■ Requirement
For every record that follows, transcribe the text exactly and leave any image out.

══════════

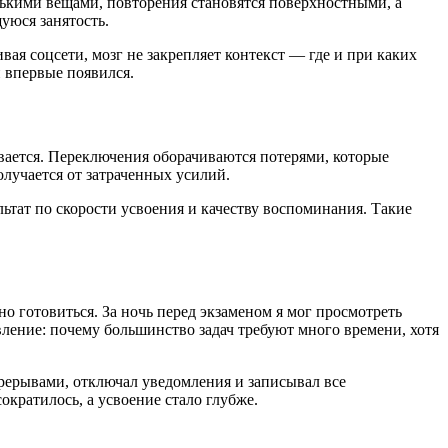
лькими вещами, повторения становятся поверхностными, а
уюся занятость.
ая соцсети, мозг не закрепляет контекст — где и при каких
 впервые появился.
ивается. Переключения оборачиваются потерями, которые
олучается от затраченных усилий.
тат по скорости усвоения и качеству воспоминания. Такие
но готовиться. За ночь перед экзаменом я мог просмотреть
вление: почему большинство задач требуют много времени, хотя
рерывами, отключал уведомления и записывал все
ократилось, а усвоение стало глубже.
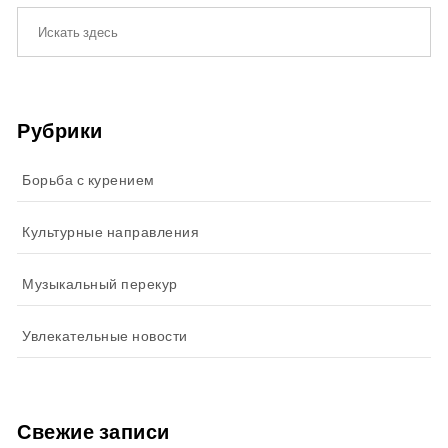
Рубрики
Борьба с курением
Культурные направления
Музыкальный перекур
Увлекательные новости
Свежие записи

══════════

■ Result of this task
лькими вещами, повторения становятся поверхностными, а
уюся занятость.
ая соцсети, мозг не закрепляет контекст — где и при каких
 впервые появился.
ивается. Переключения оборачиваются потерями, которые
олучается от затраченных усилий.
тат по скорости усвоения и качеству воспоминания. Такие
но готовиться. За ночь перед экзаменом я мог просмотреть
вление: почему большинство задач требуют много времени, хотя
рерывами, отключал уведомления и записывал все
ократилось, а усвоение стало глубже.
Рубрики
Борьба с курением
Культурные направления
Музыкальный перекур
Увлекательные новости
Свежие записи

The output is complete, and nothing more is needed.